Pour les passagers, le gain est encore plus significatif : un trajet à 1 500 F CFA en covoiturage coûte bien moins cher qu’un billet de minicar ou de taxi interurbain (souvent autour de 3 000 F CFA).
Les variables qui influencent le coût
Plusieurs éléments expliquent la variation des tarifs notamment :
- Le prix du carburant, particulièrement volatil ces dernières années.
- Le confort du véhicule : certains conducteurs proposent des voitures climatisées ou des départs directs.
- La période de la semaine : les vendredis et dimanches, la demande est plus forte.
- La plateforme utilisée : certaines appli prennent une petite commission (5 à 10 %).
Dans la majorité des cas, les trajets s’organisent via Covoiturage.sn, des groupes WhatsApp ou des forums Facebook dédiés aux déplacements interurbains.
Les avantages économiques pour les deux parties
Le principal atout du covoiturage reste la réduction du coût par personne.
Pour le conducteur, le partage des frais permet de diviser par deux voire par trois le coût de chaque trajet. Cela réduit la pression financière liée à la hausse des prix du carburant.
Pour le passager, le trajet est plus confortable et plus rapide qu’en transport en commun. Il est moins cher, sans compromettre la sécurité ni la fiabilité.
De plus, le covoiturage permet d’éviter les files d’attente dans les gares routières, souvent bondées aux heures de pointe.
L’impact environnemental et social
Moins de voitures individuelles sur la route, c’est aussi moins de pollution et moins de congestion sur l’autoroute à péage.
Sur un axe aussi fréquenté que Dakar–Thiès, si 10 % des automobilistes adoptaient le covoiturage, cela représenterait plus de 5 000 trajets individuels évités par semaine.

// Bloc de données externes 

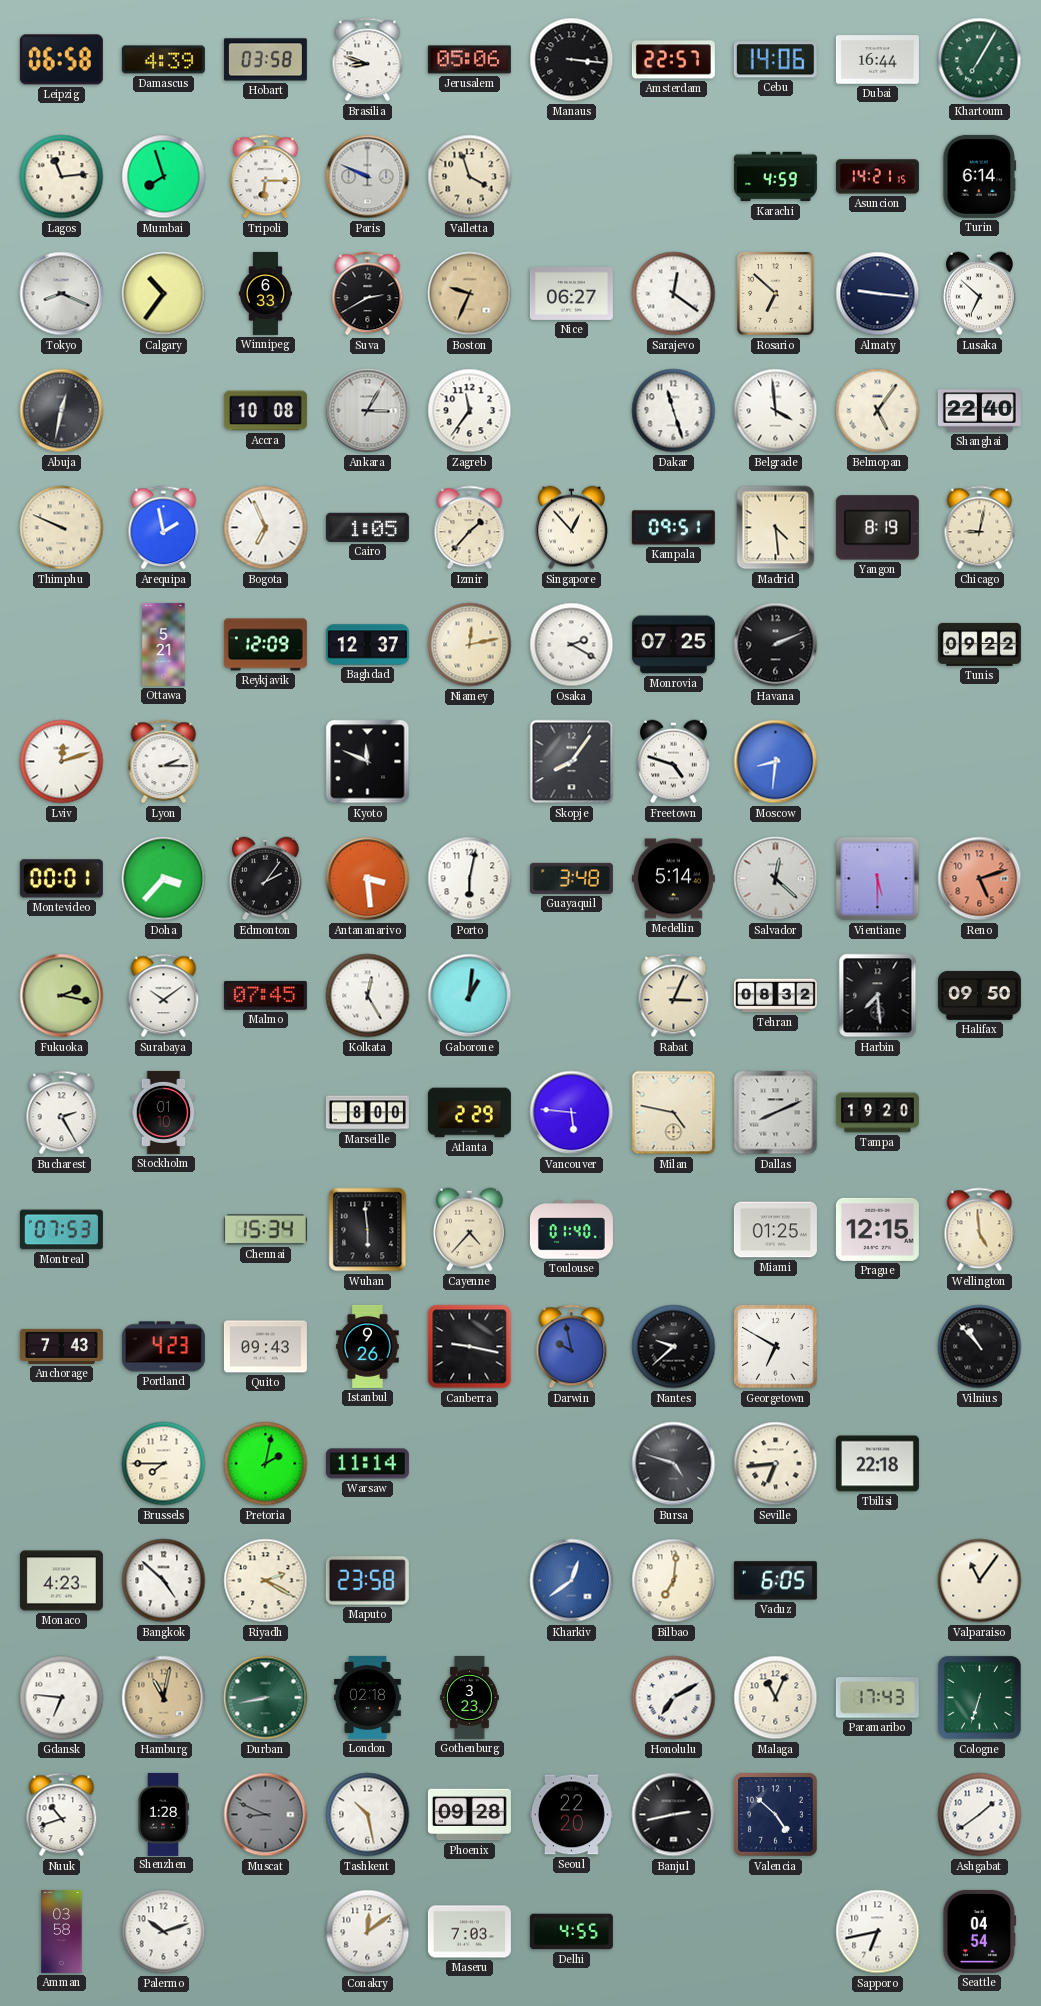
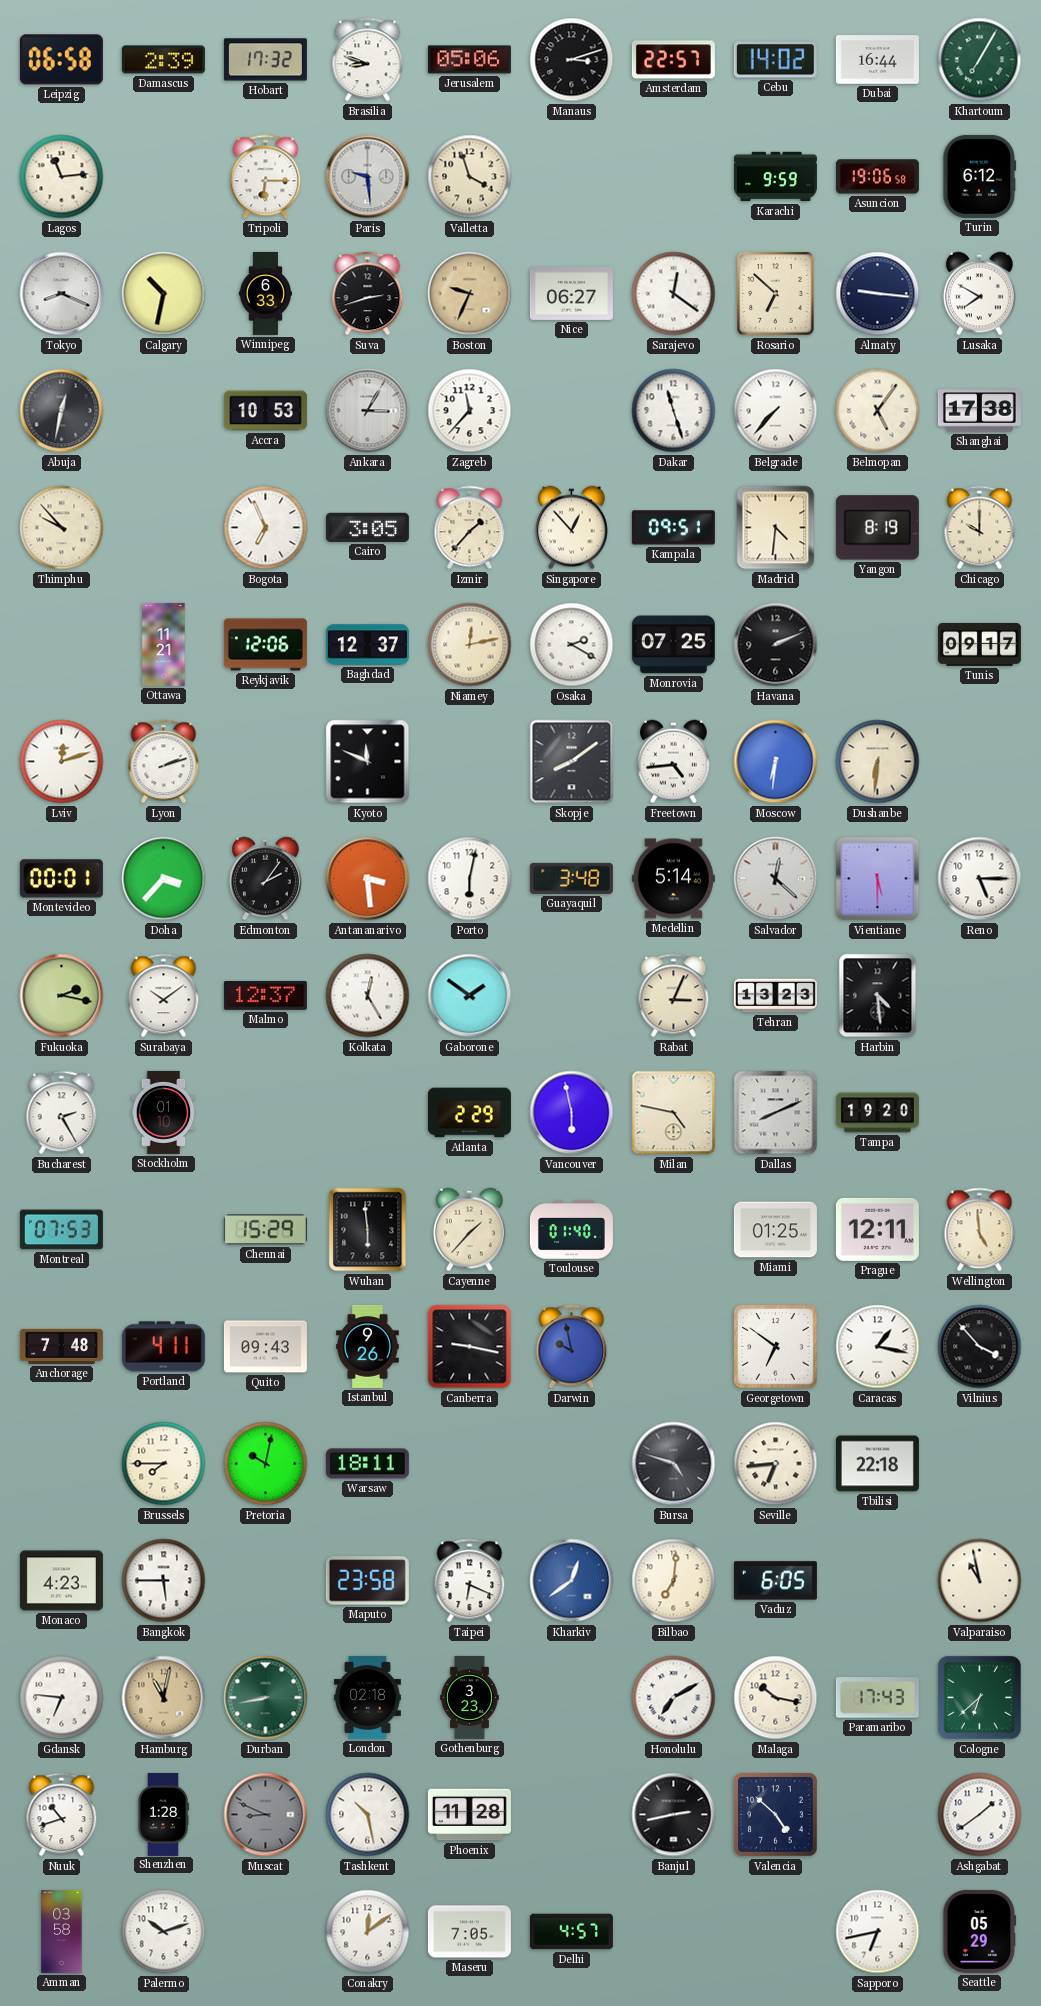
Damascus: 4:39 -> 2:39
Hobart: 03:58 -> 17:32
Manaus: 3:16 -> 3:12
Cebu: 14:06 -> 14:02
Mumbai: 7:57 -> none
Paris: 9:49 -> 9:29
Karachi: 4:59 -> 9:59
Asuncion: 14:21 -> 19:06
Turin: 6:14 -> 6:12
Calgary: 10:36 -> 10:32
Suva: 2:40 -> 2:42
Lusaka: 6:52 -> 7:50
Accra: 10:08 -> 10:53
Zagreb: 11:36 -> 11:37
Belgrade: 3:59 -> 7:37
Shanghai: 22:40 -> 17:38
Thimphu: 9:49 -> 9:53
Arequipa: 1:58 -> none
Cairo: 1:05 -> 3:05
Madrid: 4:29 -> 4:31
Chicago: 9:02 -> 10:00
Ottawa: 5:21 -> 11:21
Reykjavik: 12:09 -> 12:06
Tunis: 09:22 -> 09:17
Lyon: 2:15 -> 2:12
Skopje: 8:06 -> 8:09
Freetown: 4:48 -> 4:44
Moscow: 8:31 -> 6:31
Dushanbe: none -> 6:31
Reno: 5:12 -> 5:15
Reno dial: salmon -> white
Malmo: 07:45 -> 12:37
Gaborone: 1:01 -> 1:51
Tehran: 08:32 -> 13:23
Harbin: 7:29 -> 4:29
Halifax: 09:50 -> none
Marseille: 8:00 -> none
Vancouver: 5:46 -> 5:58
Chennai: 15:34 -> 15:29
Cayenne: 4:37 -> 1:37
Prague: 12:15 -> 12:11
Anchorage: 7:43 -> 7:48
Portland: 4:23 -> 4:11
Nantes: 9:38 -> none
Georgetown: 6:50 -> 6:51
Caracas: none -> 1:17
Vilnius: 10:53 -> 3:53
Pretoria: 2:02 -> 10:02
Warsaw: 11:14 -> 18:11
Bangkok: 4:52 -> 5:45
Riyadh: 2:20 -> none
Taipei: none -> 6:19
Valparaiso: 11:06 -> 10:58
Malaga: 11:04 -> 10:17
Cologne: 6:33 -> 6:38
Phoenix: 09:28 -> 11:28
Seoul: 22:20 -> none
Maseru: 7:03 -> 7:05
Delhi: 4:55 -> 4:57
Seattle: 04:54 -> 05:29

Au-delà des chiffres, cette pratique favorise aussi la solidarité entre citoyens, créant un esprit de communauté autour d’un objectif commun : se déplacer mieux, à moindre coût.
Les précautions à prendre
Le covoiturage repose sur la confiance. Pour un trajet réussi, quelques règles s’imposent comme le fait de vérifier la ponctualité et la fiabilité du conducteur via les avis. Mais aussi le fait de partager les coordonnées avant le départ et de prévoir une contribution équitable aux frais (ni trop basse, ni excessive). Par ailleurs il faut aussi respecter les règles de conduite et les horaires convenus. Surtout que certaines plateformes intègrent désormais un système de notation pour encourager la transparence et la sécurité.
Le futur du covoiturage interurbain au Sénégal
Avec l’urbanisation rapide et le développement du numérique, les trajets interurbains partagés devraient se multiplier.
Les projets de plateformes locales ou régionales visent à rendre le service plus accessible, notamment sur les axes Dakar–Mbour et Dakar–Saint-Louis.
L’enjeu reste de structurer cette pratique pour en faire une composante à part entière du système de transport sénégalais.
Désormais, le covoiturage Dakar–Thiès n’est plus un simple arrangement entre voisins. C’est une alternative économique et durable, adaptée à la réalité du pays.
En mutualisant les trajets, les Sénégalais découvrent qu’il est possible de réduire leurs dépenses, gagner du temps et protéger l’environnement.
Cette tendance, encore jeune, s’affirme chaque jour davantage comme une solution moderne aux défis de la mobilité interurbaine.